Acção
Didáctica da Análise Matemática
GUERRA

em meu nome
NÃO!
Formando
Arsélio Martins


Directiva 3
- publicar uma reflexão sobre o trablaho de um e um só dos outros formandos
Cristina Cruchinho, a continuidade e o seu ensino.

Arsélio Martins pensa o que se escreve a azul em resposta ao negro e itálico das transcrições  dos trechos da Cristrina Cruchinho.

Comentário:

Várias vezes tenho debatido esta noção com colegas próximo da sua leccionação!

A melhor forma para abordar qualquer tema passa sempre por discutir (mesmo!) os conceitos propriamente ditos.
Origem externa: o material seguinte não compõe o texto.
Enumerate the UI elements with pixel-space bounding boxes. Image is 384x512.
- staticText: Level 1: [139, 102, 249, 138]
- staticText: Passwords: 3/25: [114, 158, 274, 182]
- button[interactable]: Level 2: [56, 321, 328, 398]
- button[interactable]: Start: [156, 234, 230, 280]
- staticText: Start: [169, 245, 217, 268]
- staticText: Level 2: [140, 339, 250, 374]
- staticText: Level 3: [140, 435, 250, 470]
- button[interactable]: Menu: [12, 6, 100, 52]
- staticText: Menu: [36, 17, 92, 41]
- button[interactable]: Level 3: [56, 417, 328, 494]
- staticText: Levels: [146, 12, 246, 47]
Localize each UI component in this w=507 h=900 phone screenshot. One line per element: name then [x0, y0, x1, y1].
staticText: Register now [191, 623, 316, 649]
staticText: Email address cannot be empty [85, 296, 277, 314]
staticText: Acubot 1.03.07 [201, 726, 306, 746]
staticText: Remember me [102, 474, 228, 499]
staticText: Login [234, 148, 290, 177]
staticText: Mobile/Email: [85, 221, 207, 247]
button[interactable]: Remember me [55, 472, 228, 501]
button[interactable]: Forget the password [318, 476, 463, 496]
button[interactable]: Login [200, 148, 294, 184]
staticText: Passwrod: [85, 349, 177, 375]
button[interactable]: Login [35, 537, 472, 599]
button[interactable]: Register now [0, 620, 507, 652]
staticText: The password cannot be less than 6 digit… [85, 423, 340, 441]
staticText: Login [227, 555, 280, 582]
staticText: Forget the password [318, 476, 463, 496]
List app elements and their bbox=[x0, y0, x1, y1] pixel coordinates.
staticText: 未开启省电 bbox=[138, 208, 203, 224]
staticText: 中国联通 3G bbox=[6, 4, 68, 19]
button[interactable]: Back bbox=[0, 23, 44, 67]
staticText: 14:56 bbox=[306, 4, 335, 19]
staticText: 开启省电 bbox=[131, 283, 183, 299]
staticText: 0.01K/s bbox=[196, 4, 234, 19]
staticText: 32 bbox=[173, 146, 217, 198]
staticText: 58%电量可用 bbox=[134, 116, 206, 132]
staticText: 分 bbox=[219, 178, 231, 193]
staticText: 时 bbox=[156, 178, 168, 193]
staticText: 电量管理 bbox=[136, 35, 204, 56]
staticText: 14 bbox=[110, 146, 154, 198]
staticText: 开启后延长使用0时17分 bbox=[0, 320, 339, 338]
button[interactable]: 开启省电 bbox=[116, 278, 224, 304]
Não só decidir escolher esta ou aquela definição, decidir quantas horas se gastam, quais são os exercícios que se escolhem… Discutir mesmo os assuntos matemáticos, sem os arrumar demasiado nas prateleiras da doutrina. Dar-lhes espaço para que eles possam fazer parte de uma ideia em construção.  As ideias  devem permanecer e  serem tão potentes que não dependam desta ou daquela definição mais conveniente.
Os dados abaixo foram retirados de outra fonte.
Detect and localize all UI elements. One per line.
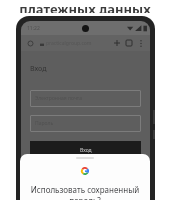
staticText: Электронная почта: [35, 95, 82, 102]
button[interactable]: Вход: [30, 141, 141, 160]
button[interactable]: Электронная почта: [30, 90, 141, 107]
staticText: платежных данных: [19, 0, 151, 13]
button[interactable]: More options: [136, 39, 145, 48]
button[interactable]: Reload: [26, 39, 35, 48]
staticText: Вход: [80, 147, 92, 154]
staticText: Вход: [30, 64, 47, 74]
button[interactable]: practicalgroup.com: [40, 40, 112, 47]
staticText: Использовать сохраненный пароль?: [20, 184, 150, 200]
button[interactable]: Tabs: [124, 38, 134, 48]
staticText: 11:22: [27, 25, 40, 32]
staticText: Пароль: [35, 120, 54, 127]
button[interactable]: New tab: [112, 38, 122, 48]
button[interactable]: Пароль: [30, 115, 141, 132]
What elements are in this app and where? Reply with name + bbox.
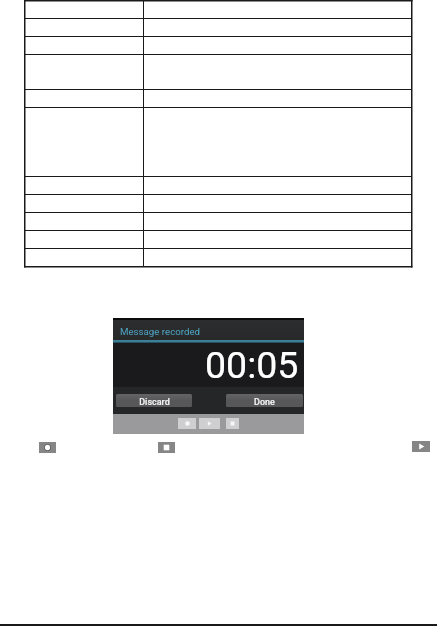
button[interactable]: Stop — [158, 442, 175, 453]
button[interactable]: Play — [412, 441, 430, 452]
staticText: Discard — [139, 397, 170, 407]
staticText: Done — [254, 397, 275, 407]
button[interactable]: Stop — [226, 418, 239, 429]
staticText: Message recorded — [120, 326, 201, 337]
button[interactable]: Record — [39, 442, 56, 453]
button[interactable]: Done — [226, 394, 303, 407]
button[interactable]: Play — [199, 418, 220, 429]
button[interactable]: Discard — [116, 394, 192, 407]
staticText: 00:05 — [205, 343, 299, 387]
button[interactable]: Record — [178, 418, 196, 429]
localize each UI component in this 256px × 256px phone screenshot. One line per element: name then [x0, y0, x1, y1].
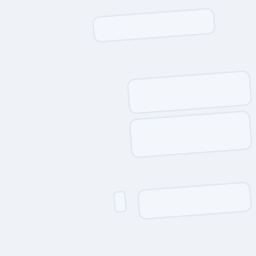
button[interactable]: Message 3 — [130, 120, 250, 158]
button[interactable]: Message 4 — [133, 191, 245, 220]
button[interactable]: Message 1 — [101, 15, 222, 40]
button[interactable]: Sender — [109, 191, 120, 211]
button[interactable]: Message 2 — [131, 80, 253, 114]
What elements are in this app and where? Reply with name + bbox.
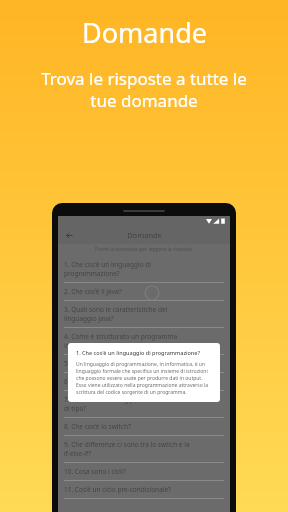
button[interactable]: 9. Che differenze ci sono tra lo swtich … (58, 436, 230, 463)
button[interactable]: 8. Che cos'è lo switch? (58, 418, 230, 436)
staticText: 7. Che cos'è il casting per la conversio… (64, 395, 187, 413)
staticText: 3. Quali sono le caratteristiche del lin… (64, 305, 168, 323)
button[interactable]: 1. Che cos'è un linguaggio di programmaz… (58, 256, 230, 283)
button[interactable]: 1. Che cos'è un linguaggio di programmaz… (68, 343, 220, 402)
button[interactable]: 3. Quali sono le caratteristiche del lin… (58, 301, 230, 328)
staticText: Trova le risposte a tutte le tue domande (12, 67, 276, 112)
button[interactable]: 6. Quali sono i tipi di dato? (58, 373, 230, 391)
staticText: 5. Che cos'è una variabile? (64, 359, 144, 368)
staticText: 9. Che differenze ci sono tra lo swtich … (64, 440, 190, 458)
button[interactable]: 4. Come è strutturato un programma in Ja… (58, 328, 230, 355)
staticText: 10. Cosa sono i cicli? (64, 467, 126, 476)
button[interactable]: 7. Che cos'è il casting per la conversio… (58, 391, 230, 418)
staticText: Domande (82, 14, 207, 51)
button[interactable]: 10. Cosa sono i cicli? (58, 463, 230, 481)
staticText: Premi la domanda per leggere la risposta… (58, 246, 230, 253)
button[interactable]: Back (62, 228, 76, 242)
staticText: 1. Che cos'è un linguaggio di programmaz… (64, 260, 151, 278)
button[interactable]: 2. Che cos'è il Java? (58, 283, 230, 301)
staticText: Domande (127, 230, 162, 240)
staticText: 2. Che cos'è il Java? (64, 287, 122, 296)
button[interactable]: 5. Che cos'è una variabile? (58, 355, 230, 373)
staticText: 8. Che cos'è lo switch? (64, 422, 131, 431)
staticText: Un linguaggio di programmazione, in info… (76, 361, 212, 396)
staticText: 1. Che cos'è un linguaggio di programmaz… (76, 349, 200, 356)
staticText: 11. Cos'è un ciclo pre-condizionale? (64, 485, 171, 494)
button[interactable]: 11. Cos'è un ciclo pre-condizionale? (58, 481, 230, 499)
staticText: 6. Quali sono i tipi di dato? (64, 377, 145, 386)
staticText: 4. Come è strutturato un programma in Ja… (64, 332, 178, 350)
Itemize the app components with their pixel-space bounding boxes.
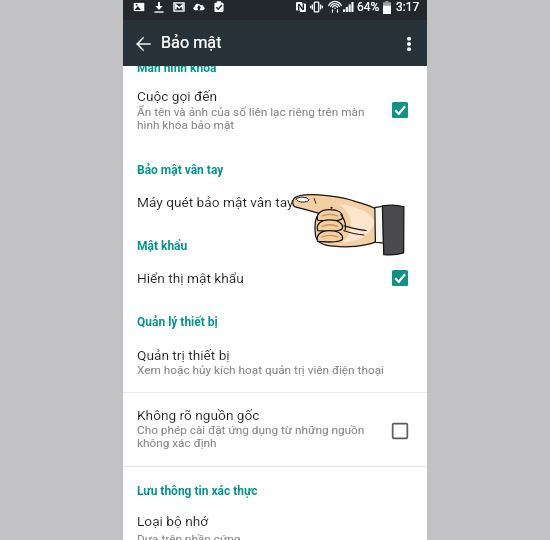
staticText: Bảo mật [161,33,222,52]
button[interactable]: Máy quét bảo mật vân tay [123,194,427,212]
staticText: Quản lý thiết bị [137,315,218,329]
staticText: Dựa trên phần cứng [137,532,241,540]
staticText: Lưu thông tin xác thực [137,484,258,498]
button[interactable]: Navigate up [132,33,154,55]
staticText: Xem hoặc hủy kích hoạt quản trị viên điệ… [137,363,384,377]
staticText: Loại bộ nhớ [137,513,209,529]
button[interactable]: Hiển thị mật khẩu [123,270,427,288]
staticText: Mật khẩu [137,239,188,253]
staticText: 3:17 [396,0,420,14]
staticText: Bảo mật vân tay [137,163,224,177]
button[interactable]: Cuộc gọi đến [123,88,427,106]
staticText: Màn hình khóa [137,61,217,75]
button[interactable]: Không rõ nguồn gốc [123,407,427,425]
button[interactable]: Loại bộ nhớ [123,513,427,531]
button[interactable]: Off [384,415,416,447]
button[interactable]: Quản trị thiết bị [123,347,427,365]
button[interactable]: On [384,94,416,126]
staticText: Hiển thị mật khẩu [137,270,244,286]
staticText: 64% [357,0,380,14]
staticText: Cho phép cài đặt ứng dụng từ những nguồn… [137,423,372,450]
staticText: Máy quét bảo mật vân tay [137,194,294,210]
button[interactable]: More options [397,32,421,56]
staticText: Ẩn tên và ảnh của số liên lạc riêng trên… [137,105,372,132]
staticText: Quản trị thiết bị [137,347,230,363]
staticText: Không rõ nguồn gốc [137,407,260,423]
staticText: Cuộc gọi đến [137,88,218,104]
button[interactable]: On [384,262,416,294]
Essencialmente, considero fundamental que se tenha a noção de que todas as definições são correctas! A partir daí o que é importante é saber se uma certa função é, ou não contínua, à luz da definição aceite.
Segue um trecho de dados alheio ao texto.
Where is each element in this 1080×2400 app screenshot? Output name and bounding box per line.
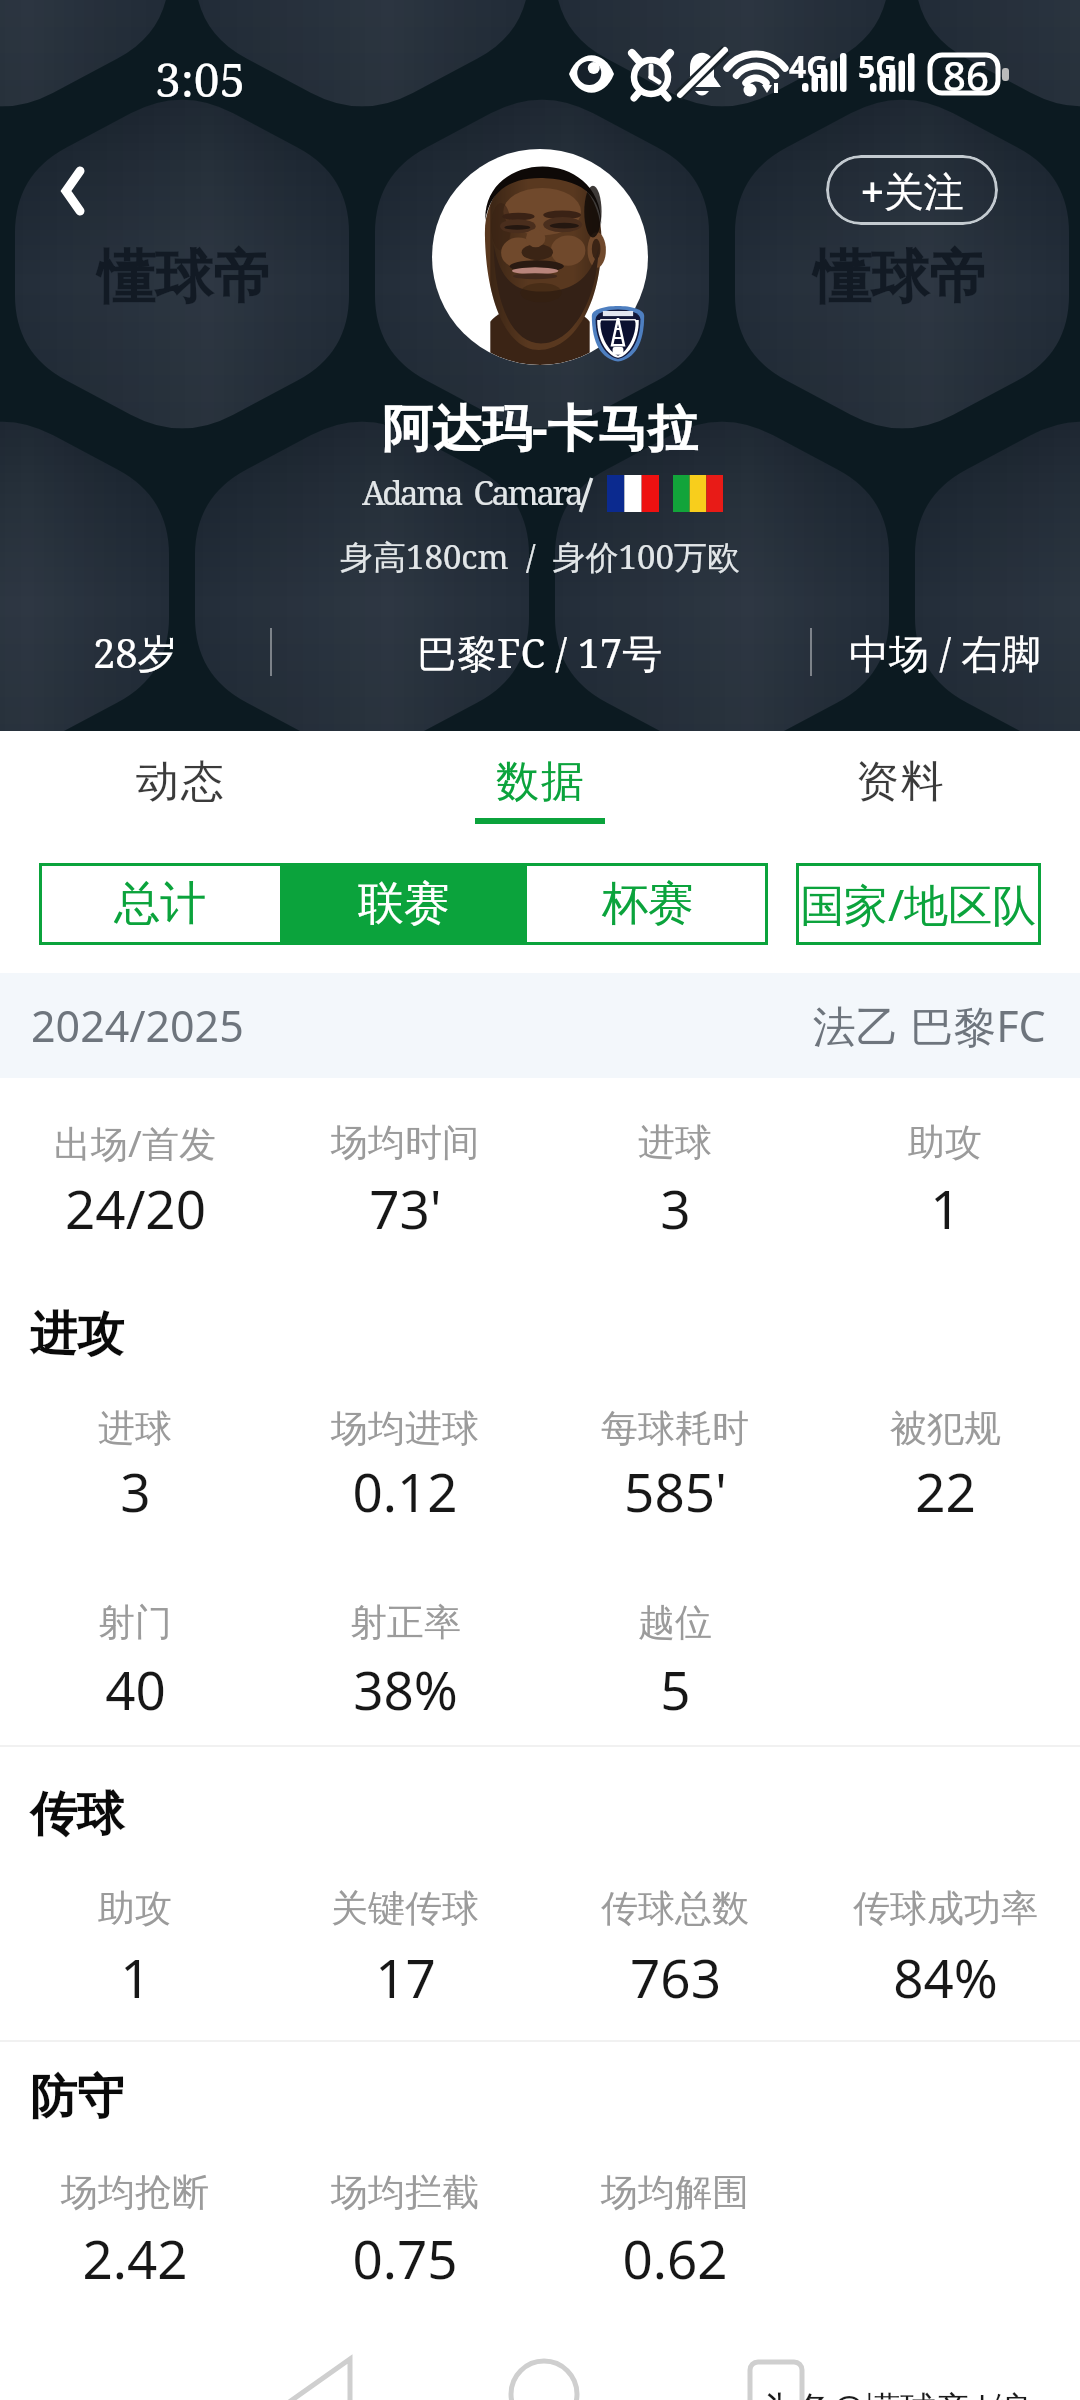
staticText: 585' bbox=[624, 1455, 727, 1527]
staticText: 头条@懂球帝|综.. bbox=[760, 2384, 1048, 2400]
staticText: 法乙 巴黎FC bbox=[813, 996, 1046, 1055]
staticText: 射门 bbox=[98, 1599, 172, 1646]
staticText: 每球耗时 bbox=[601, 1405, 749, 1452]
staticText: 联赛 bbox=[358, 875, 450, 933]
staticText: 杯赛 bbox=[602, 875, 694, 933]
staticText: 场均进球 bbox=[331, 1405, 479, 1452]
staticText: 24/20 bbox=[65, 1172, 206, 1244]
staticText: 关键传球 bbox=[331, 1885, 479, 1932]
staticText: 38% bbox=[353, 1653, 458, 1725]
button[interactable]: Back bbox=[265, 2340, 355, 2400]
staticText: Adama Camara bbox=[362, 470, 582, 515]
staticText: 数据 bbox=[495, 755, 585, 809]
button[interactable]: +关注 bbox=[826, 155, 998, 225]
staticText: 传球总数 bbox=[601, 1885, 749, 1932]
staticText: 2024/2025 bbox=[31, 996, 244, 1055]
button[interactable]: 联赛 bbox=[283, 863, 524, 945]
staticText: 73' bbox=[369, 1172, 442, 1244]
button[interactable]: Recents bbox=[728, 2340, 818, 2400]
staticText: 4G bbox=[789, 46, 828, 87]
staticText: 进攻 bbox=[30, 1305, 124, 1364]
staticText: 3:05 bbox=[155, 48, 246, 111]
button[interactable]: 动态 bbox=[0, 731, 360, 853]
staticText: 5G bbox=[858, 46, 897, 87]
button[interactable]: 总计 bbox=[39, 863, 280, 945]
staticText: 阿达玛-卡马拉 bbox=[382, 393, 698, 461]
staticText: 巴黎FC / 17号 bbox=[417, 625, 663, 680]
staticText: 越位 bbox=[638, 1599, 712, 1646]
staticText: 0.12 bbox=[352, 1455, 458, 1527]
staticText: 22 bbox=[915, 1455, 976, 1527]
staticText: 进球 bbox=[638, 1119, 712, 1166]
button[interactable]: 国家/地区队 bbox=[796, 863, 1041, 945]
staticText: 3 bbox=[660, 1172, 691, 1244]
staticText: 1 bbox=[930, 1172, 961, 1244]
staticText: 3 bbox=[120, 1455, 151, 1527]
staticText: 传球成功率 bbox=[853, 1885, 1038, 1932]
staticText: 助攻 bbox=[98, 1885, 172, 1932]
button[interactable]: 资料 bbox=[720, 731, 1080, 853]
staticText: 总计 bbox=[114, 875, 206, 933]
staticText: 资料 bbox=[855, 755, 945, 809]
staticText: 被犯规 bbox=[890, 1405, 1001, 1452]
staticText: 国家/地区队 bbox=[800, 874, 1037, 934]
staticText: 763 bbox=[630, 1941, 721, 2013]
button[interactable]: 数据 bbox=[360, 731, 720, 853]
staticText: 场均拦截 bbox=[331, 2169, 479, 2216]
staticText: 40 bbox=[105, 1653, 166, 1725]
staticText: 5 bbox=[660, 1653, 691, 1725]
staticText: 中场 / 右脚 bbox=[849, 625, 1042, 680]
staticText: 身高180cm / 身价100万欧 bbox=[340, 534, 740, 579]
button[interactable]: Back bbox=[28, 146, 120, 238]
staticText: 86 bbox=[943, 48, 989, 102]
staticText: 进球 bbox=[98, 1405, 172, 1452]
button[interactable]: Home bbox=[500, 2340, 590, 2400]
staticText: 1 bbox=[120, 1941, 151, 2013]
staticText: +关注 bbox=[861, 163, 964, 218]
staticText: 懂球帝 bbox=[813, 241, 987, 314]
staticText: 0.62 bbox=[622, 2222, 728, 2294]
staticText: 射正率 bbox=[350, 1599, 461, 1646]
staticText: 84% bbox=[893, 1941, 998, 2013]
staticText: 出场/首发 bbox=[54, 1117, 216, 1168]
staticText: 0.75 bbox=[352, 2222, 458, 2294]
staticText: 场均解围 bbox=[601, 2169, 749, 2216]
button[interactable]: 杯赛 bbox=[527, 863, 768, 945]
staticText: 2.42 bbox=[82, 2222, 188, 2294]
staticText: 场均抢断 bbox=[61, 2169, 209, 2216]
staticText: 28岁 bbox=[93, 625, 178, 680]
staticText: 动态 bbox=[135, 755, 225, 809]
staticText: 防守 bbox=[30, 2068, 124, 2127]
staticText: 传球 bbox=[30, 1785, 124, 1844]
staticText: 17 bbox=[375, 1941, 436, 2013]
staticText: 助攻 bbox=[908, 1119, 982, 1166]
staticText: 懂球帝 bbox=[97, 241, 271, 314]
staticText: 场均时间 bbox=[331, 1119, 479, 1166]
Nem todas as definições são correctas. Se  elas não servirem para coisa alguma dentro do sistema de ideias  e para o que se pretende  estudar não são correctas. Para a correcção de  uma definição concorrem  as  regras da clareza e do rigor, da existência (de seres ou objectos que a ela   se ajustam ou dela nascem), da unicidade (?), da economia… A diversidade dos tipos de definição é condicionada por aquilo que se define, pelos objectos de definição, pela sua estrutura lógica, etc.  A definição é um recurso lógico que permite diferenciar, procurar, estruturar um objecto qualquer ou formular o significado de um termo (sempre através das propriedades ou qualidades e de relações).

Para os estudantes que começam a travar os seus primeiros contactos com a definição e noção defendo que se deve adoptar apenas uma definição e trabalhar com base nela. A ideia de que uma função possa ser ou não contínua consoante a definição adoptada deve ser claro para os professores, mas não uma ideia a trabalhar com os alunos! Sentir-se-iam muito inseguros!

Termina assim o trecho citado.